@bunt(er)
ich fasse kurz zitiernd zusammen, was ich meine, verstanden zu haben, deine intentionen betreffend und werde dann im einzelnen darauf eingehen:
1.
ich würde hier gerne mal ein Gedankengerüst aufbauen
2.
Ich bin Filmemacher, Kunstfilmstudent und es reizt mich ungemein, obwohl, oder gerade weil, es ein Tabu ist, mein Studium "Filmmachen" mit meiner, eigentlich ungeliebten, Leidenschaft: Pornographie zu koppeln.
3.
Aber gleichzeitig will ich mit Namen dazu stehen können, es in meiner Schule und meinen Eltern zeigen können, ohne das überwiegend vielen Leuten die Schamesröte (lange) ins Gesicht schießt.
4.
Außerdem wäre mir ein Musikvideoprojekt lieb (vielleicht a la "the prodigy - smack my bitch up" - ich mein die Videomachart)
5.
Ich mag den aufkommenden Trend POV (Point of View) bei dem mit einer Kopfkamera quasi ein Amateurporno produziert wird.
Authentizität und Inzinierungsmöglichkeiten sind erhöt, außerdem erledigt die Kameraführung sich im Schauspiel des Hauptakteurs.
6.
Ich finde die Aspekte des aktuellen Themas "sexuelle verwarlosung" (z.B. Buch von Arche ev. und Berichte darüber bei google) sehr interessant und würde quasi ein Kind in die Geschichte einbauen wollen (Filmtechnisch natürlich, keine Angst vorm Sittenschutz)
7.
Weiter gibt es natürlich jene, die derartig bloßstellend sind, dass sie als obzön zu bezeichnen wären (gängige Pornos oder auch Filme wie "Baise Moi", den ich eigentlich ganz gut, aber eben sehr unangenehm finde)
Und es gibt eben jene, die es harmlos und eher Lustig machen (jeder kennt vielleicht so seine Beispiele, ich denk beispielsweise an die Szenen aus "die Idioten" von Lars von Trier).
8.
Also, es soll in meinem Film weder ums zur schau stellen gehen, noch um Sex und Gewalt... ich hoffe jemand versteht worauf ich hinaus möchte.
Auch einen ästhetischen Film über Körpervereinigung will ich nicht erreichen, es geht mir mehr um einen trivialen Umgang damit, der nicht im Vordergrund steht, sondern eingestreut immer wieder überrascht und wie eine Ekelszene im Dschungelcamp, nur umgekehrt wirkt.
9.
Es geht mir dabei nicht um das Veröffentlichen meiner Ideen, sondern um das gezielte Ansteuern gewisser Thematiken.
10.
ich finde es interessanter, warum meine Mutter plötzlich anfängt vom Tag zu erzählen wenn beim Abendlichen ZdF Liebesfilm die Bettszene startet und man vielleicht nackte Bäuche, Bewegungen und Brüste, vielleicht selten Ansätze von Schamhaaren sieht, angeblich andere Familien aber ihre Pornos (wäre interessant welche, aber bleiben wir mal in der Theorie) mit ihren Minderjährigen zusammen schauen und sich einen runterholen.
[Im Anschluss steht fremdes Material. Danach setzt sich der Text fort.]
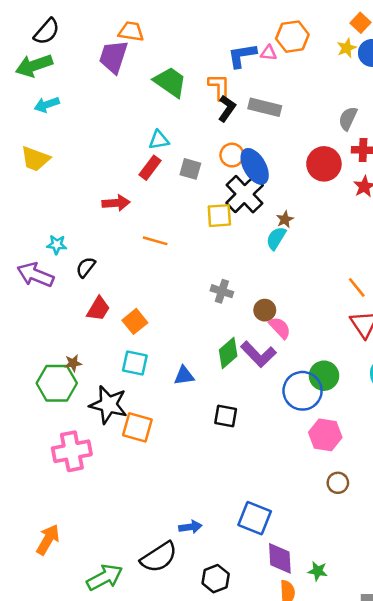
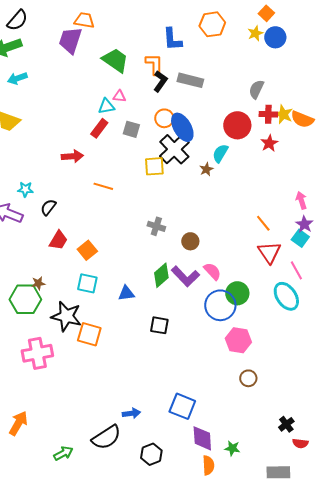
pink triangle: (269, 53) -> (119, 96), moved
blue L-shape: (242, 55) -> (172, 39), turned -85
cyan semicircle: (276, 238) -> (220, 153), moved
pink semicircle: (280, 328) -> (212, 271), moved
green arrow: (105, 577) -> (63, 453), size x0.7

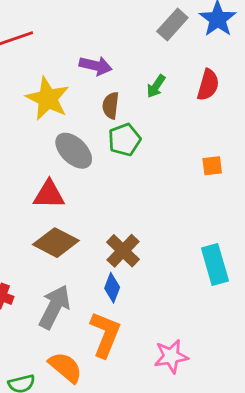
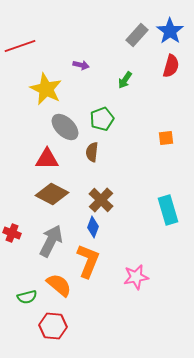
purple arrow: (96, 66) -> (81, 65), size x0.7
red semicircle: (208, 85) -> (171, 66), moved
brown semicircle: (111, 105) -> (92, 152), moved

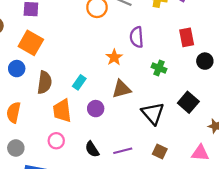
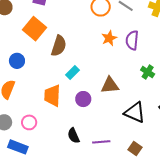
orange star: (114, 57) -> (109, 38), moved
blue circle: (17, 69) -> (17, 61), moved
brown semicircle: (45, 82) -> (59, 46), moved
black triangle: (153, 113) -> (135, 112), turned -35
pink circle: (56, 141) -> (29, 122), moved

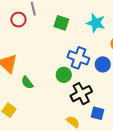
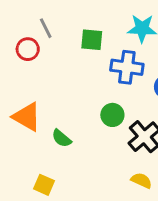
blue cross: (78, 58) -> (127, 67), moved

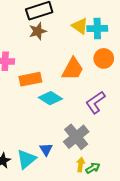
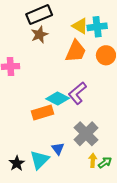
orange trapezoid: (73, 69) -> (76, 51), moved
orange rectangle: (30, 79) -> (43, 112), moved
purple L-shape: (95, 102) -> (77, 93), moved

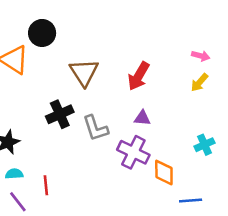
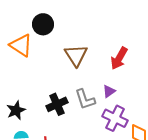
black cross: (60, 114) -> (57, 104), moved
purple triangle: (142, 118) -> (109, 91), moved, turned -40

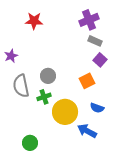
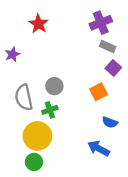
red star: (34, 21) -> (39, 24), turned 30
purple star: (11, 56) -> (12, 54), moved
yellow circle: (65, 112) -> (37, 136), moved

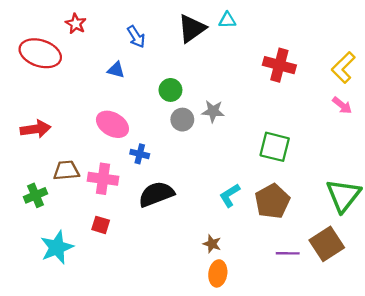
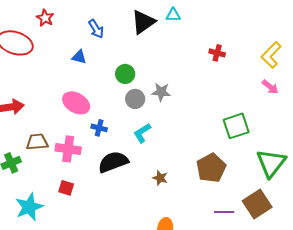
red cross: (279, 65) -> (217, 53), size x0.6
green square: (275, 147) -> (236, 126), moved, turned -32
cyan L-shape: (230, 195) -> (142, 133), moved
brown star: (212, 244) -> (160, 178), moved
Moralische Verwahrlosung? Überdosis 68er? Normal?
11.
Mich faziniert, wie eine kommende Generation (wenn nicht sowieso schon die jetzigen) in ihrer Wahrnehmung der Dinge von äußeren, meist auf Medien zurückzuführende Einflüsse, wahrhaft "abgestumpft" wird.
12.
Ich möchte nicht nur wissen, was ihr von der Idee haltet einen Porno zu drehen, bei dem die Sexszenen mehr als Still-/Schockmittel, denn als Inhalt fungieren.
Erstmal würde ich gerne klären, was einen zum ansehen eines Sexfilmes treibt...
13.
Aber was setzt da die Grenzen, was macht dieses "was denken denn die anderen von mir, wenn ich jetzt (nicht) reagiere"-gefühl???
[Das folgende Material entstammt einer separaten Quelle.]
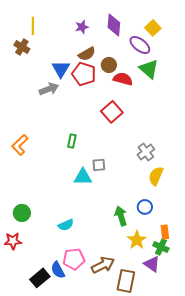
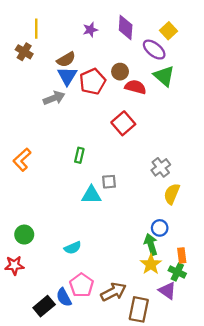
brown semicircle: (87, 54) -> (66, 59), moved
red pentagon: (84, 74) -> (92, 81), turned 30
green arrow: (121, 216) -> (151, 244), moved
pink pentagon: (74, 259) -> (81, 285), turned -30

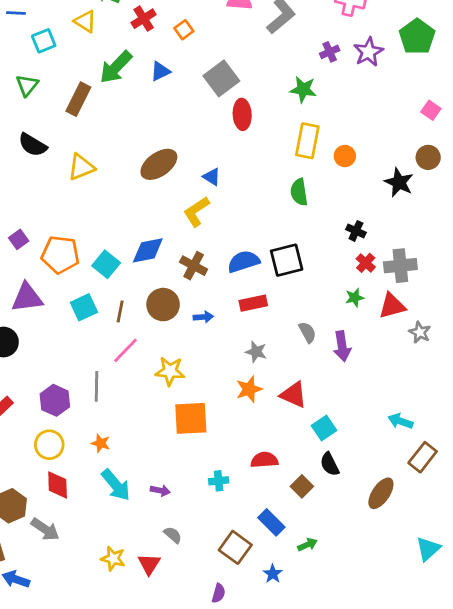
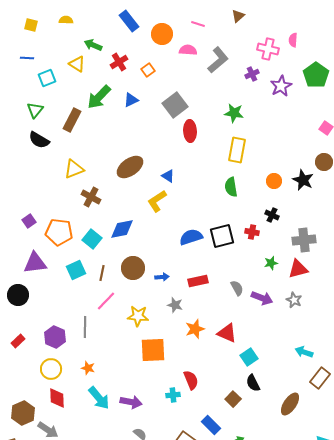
purple cross: (330, 52) -> (252, 74), moved
black semicircle: (33, 145) -> (39, 140), moved
orange circle: (345, 156) -> (274, 181), moved
red cross: (366, 263) -> (252, 232), moved, turned -32
brown cross: (194, 266) -> (91, 197), moved
red rectangle: (253, 303) -> (198, 281), moved
gray star: (420, 332) -> (294, 300), moved
purple arrow: (342, 346) -> (262, 298), turned -60
gray star: (256, 352) -> (175, 305), moved
red semicircle: (264, 460) -> (191, 380), moved, turned 72
purple arrow: (160, 491) -> (131, 402), size x1.5

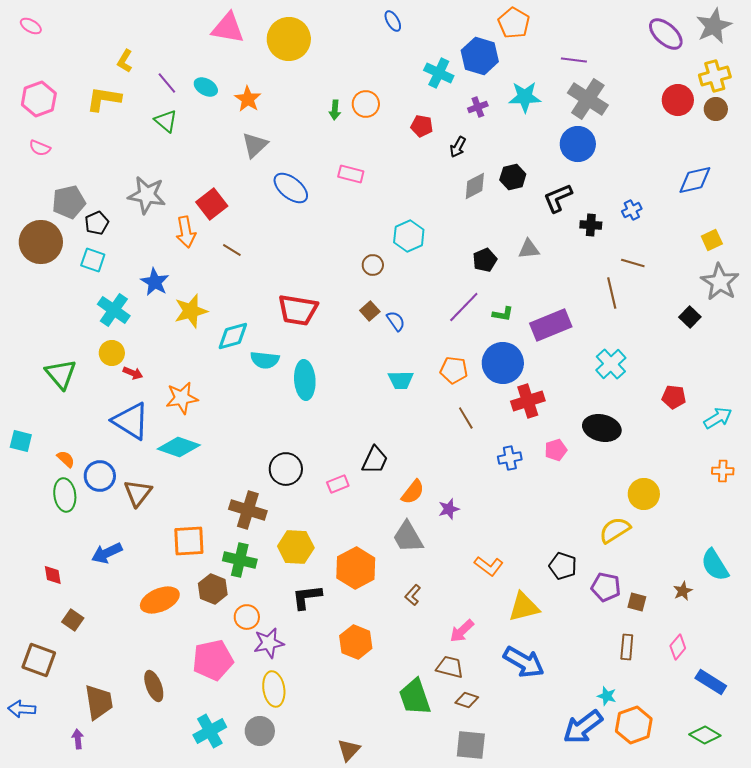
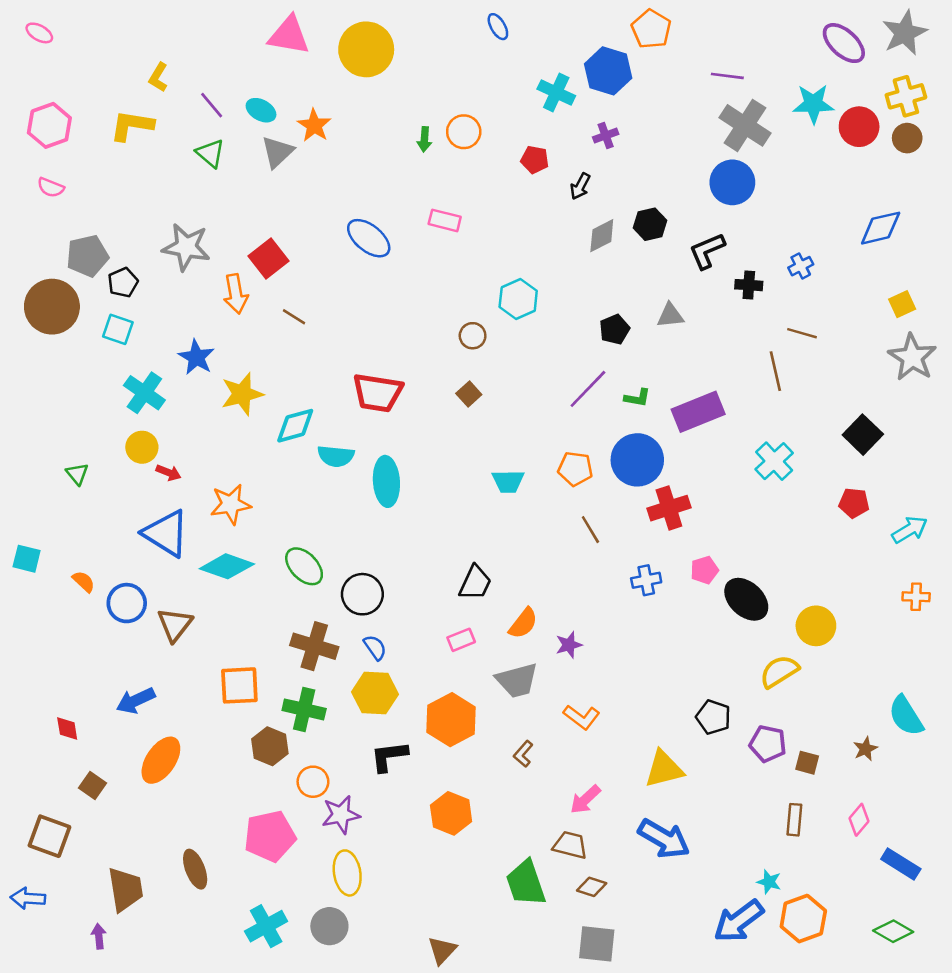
cyan star: (525, 97) -> (813, 104), moved
gray triangle: (255, 145) -> (277, 152), moved
black square: (690, 317) -> (863, 435), moved, size x1.4
blue semicircle: (396, 321) -> (375, 647), moved
green triangle: (61, 374) -> (77, 474), size x0.6
black ellipse: (602, 428) -> (746, 599), moved, turned 30
pink rectangle: (338, 484) -> (461, 640), moved
green ellipse: (65, 495) -> (304, 566), moved, turned -36
gray trapezoid: (408, 537) -> (517, 680), turned -75
orange L-shape: (489, 566) -> (582, 717), moved
orange ellipse: (160, 600) -> (161, 760), moved, turned -33

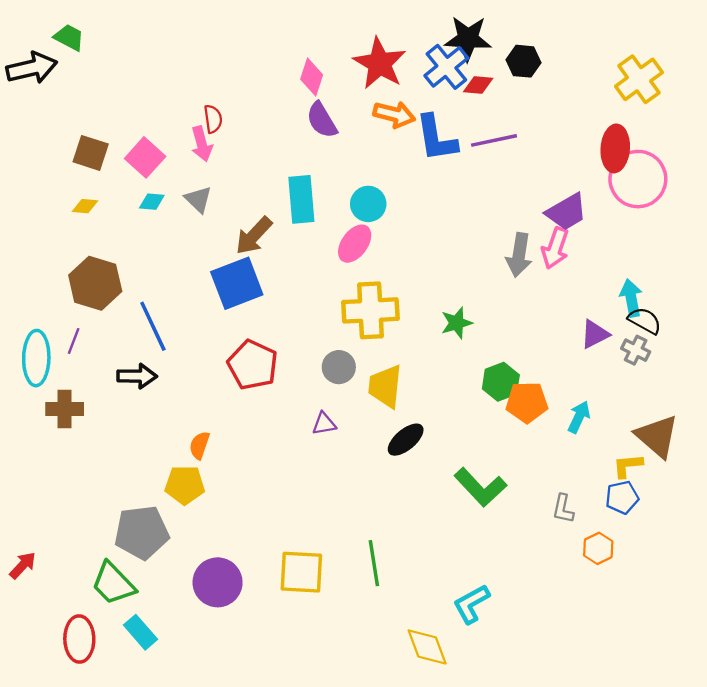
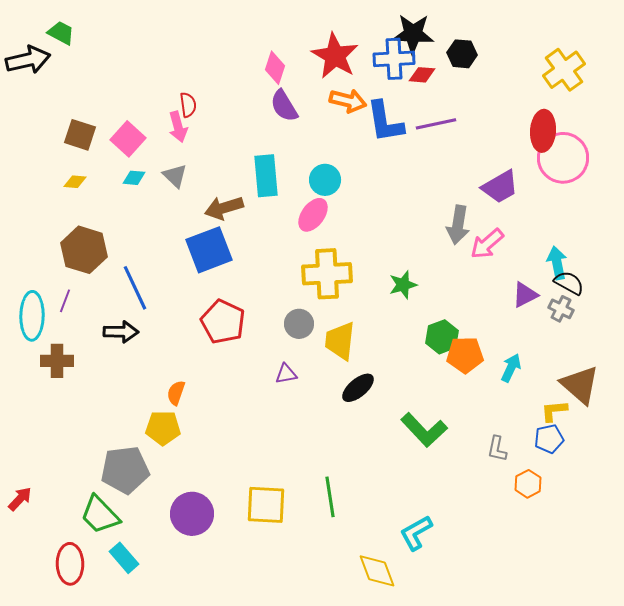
blue cross: (446, 67) -> (394, 59), turned 36
brown arrow: (254, 236) -> (224, 208), turned 30
pink arrow: (555, 248) -> (487, 244), moved, turned 30

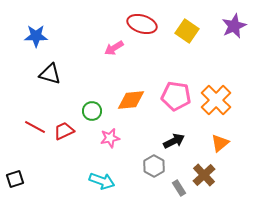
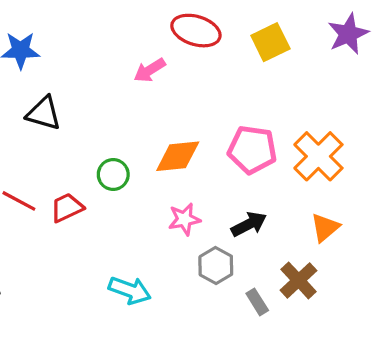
yellow square: (187, 31) -> (270, 42), turned 30
pink star: (110, 138) -> (184, 219), moved

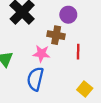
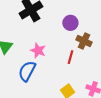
brown cross: (56, 35) -> (84, 41), moved

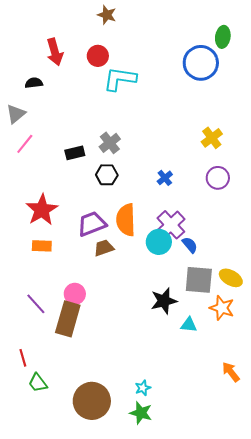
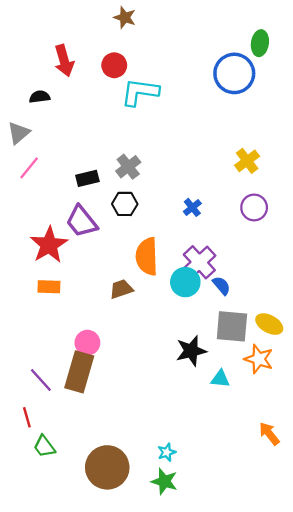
purple trapezoid: (92, 224) -> (82, 221), moved, turned -108
purple line: (36, 304) -> (41, 380), moved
Berührt einem dann ein Porno anders, als eine moderne Fernsehfilm-sexszene oder eine Comedy-fernsehen-Sexszene (Sat1 usw.)?
also...
zu 1.: interessante herangehensweise und mutig...respekt. ich bin selbst architekturdozent und unterhalte mich im vorfeld von entwurfsaufgaben intensiv mit den studenten über ideen- bzw. gedankenstrukturierung. entscheidend sind die "striche" auf dem papier bzw. die umsetzung im modell, will sagen: die öffentliche einbeziehung anderer meinungen in einem internetforum in den strukturierungsprozess einer künstlerischen arbeit bietet chancen und verwirrungen. was zählt ist "auf dem platz", um ein zitat aus dem fußball-jargon zu verwenden. deine aufgabe wird sein, deinen "duktus" im auge zu behalten, der eingehende meinungen zur kenntnis nimmt, aber in deinem sinne ordnet.
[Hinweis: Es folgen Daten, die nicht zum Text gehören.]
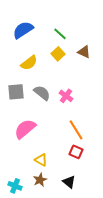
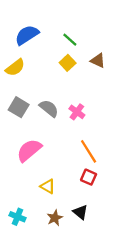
yellow semicircle: (29, 63) -> (15, 68), moved
gray square: (16, 92) -> (19, 107), turned 36
brown star: (40, 180) -> (55, 218), moved

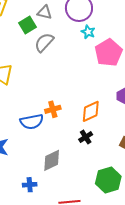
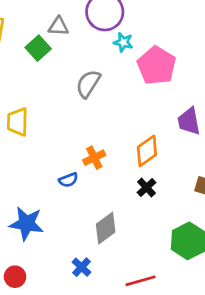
gray semicircle: (44, 42) -> (88, 84), moved
blue semicircle: (32, 122) -> (68, 180), size x0.6
blue cross: (30, 185) -> (81, 267), turned -32

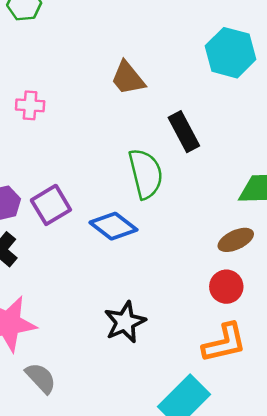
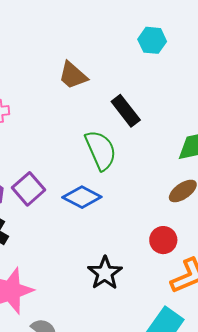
cyan hexagon: (230, 53) -> (152, 40), size x0.7
red circle: (226, 287) -> (163, 240), moved

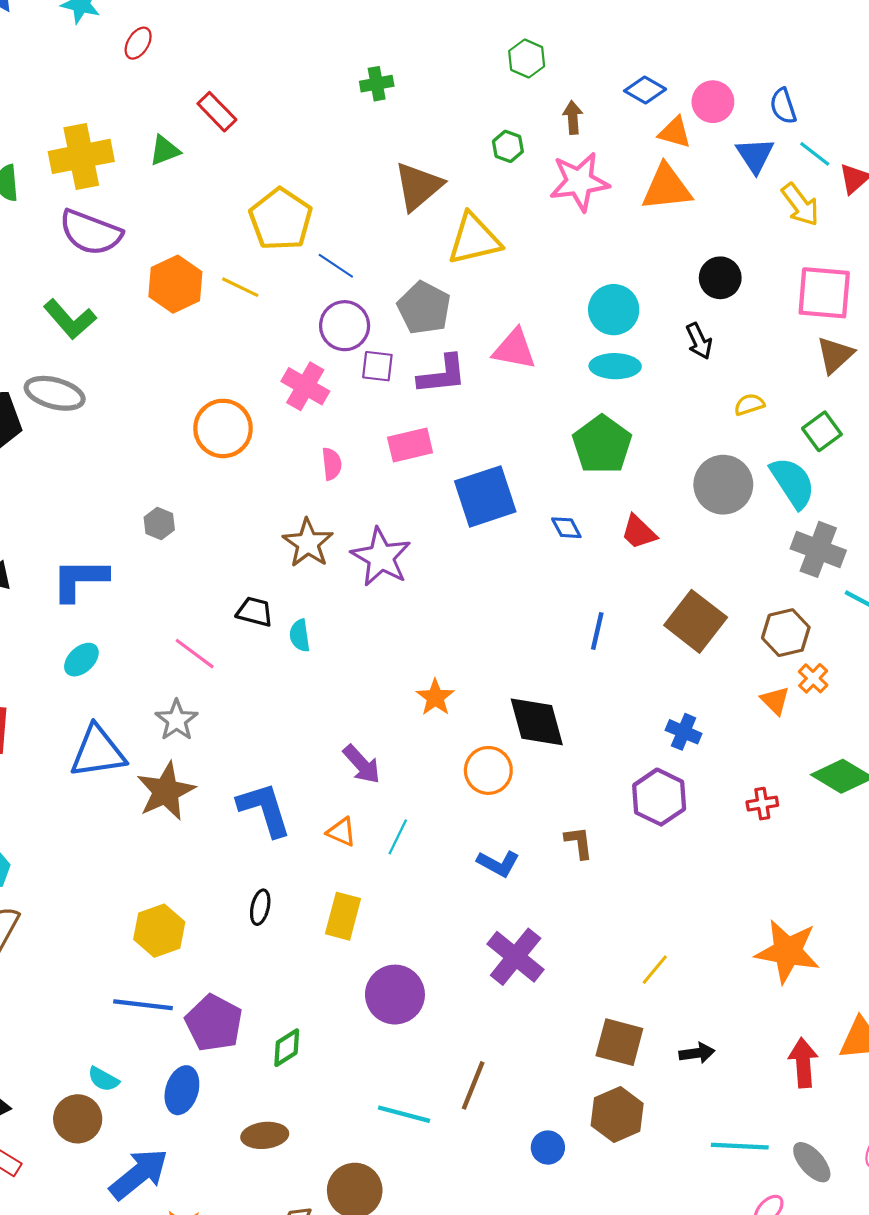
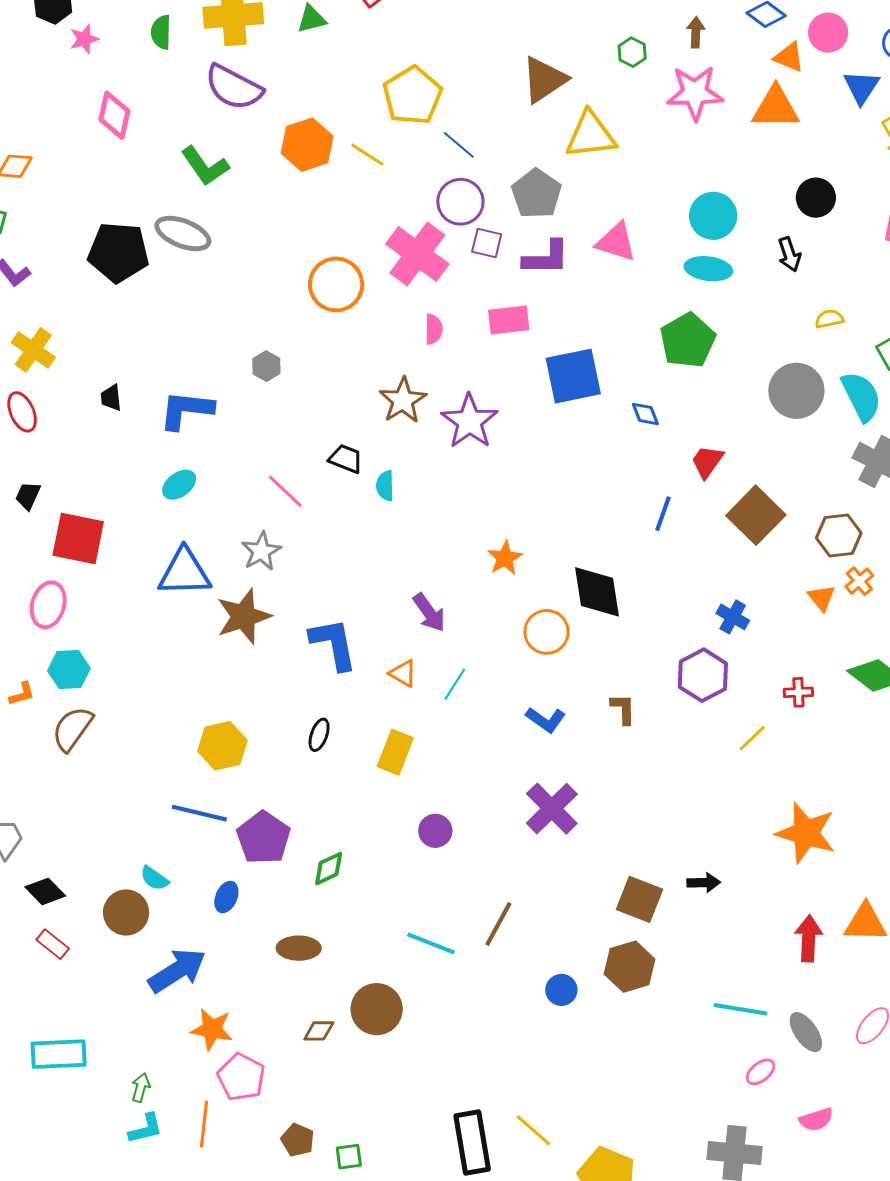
pink cross: (305, 386) -> (417, 254), size x1.4
red trapezoid: (639, 532) -> (707, 462), moved, turned 75
yellow line: (655, 970) -> (752, 738), moved
purple circle: (395, 995) -> (435, 831), size x0.6
black arrow: (697, 1053) -> (704, 883), moved
blue ellipse: (182, 1090) -> (226, 897), size x0.7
zu 2. + 3.: hier heißt es salopp formuliert: mann oder memme !! tabubruch ist ein legitimes mittel künstlerischer aufarbeitung gesellschaftlich-relevanter themen, der aber NIE ohne polarisierung gelingt. "wasch mir den pelz, aber mach mich nicht nass" führt meist zu "unscharfen" profilierungen: auch der in lars von triers "idioten" inszenierte tabubruch führt mit sicherheit nicht dazu, dass sich ALLE zuschauer lächelnd zusammen mit dem regisseur an die kaffeetafel setzen wollen. was ich nachvollziehen kann, ist deine intention, die behandlung des themas "sexuelle verwahrlosung" nicht in einer verstörend-filmkünstlerischen übersetzung à la Hanneke's "funny games" (die erste version mit susanne lothar und ulrich mühe), oder Virginie Despentes' und Coralie Trinh Thi's film "bais moi" oder Gaspar Noé's "irreversible" zu suchen.
zu 4. und 5.: dann "wackel" mal schön..."
"dogma 95" (
http://de.wikipedia.org/wiki/Dogma_95) lässt grüßen...lächel.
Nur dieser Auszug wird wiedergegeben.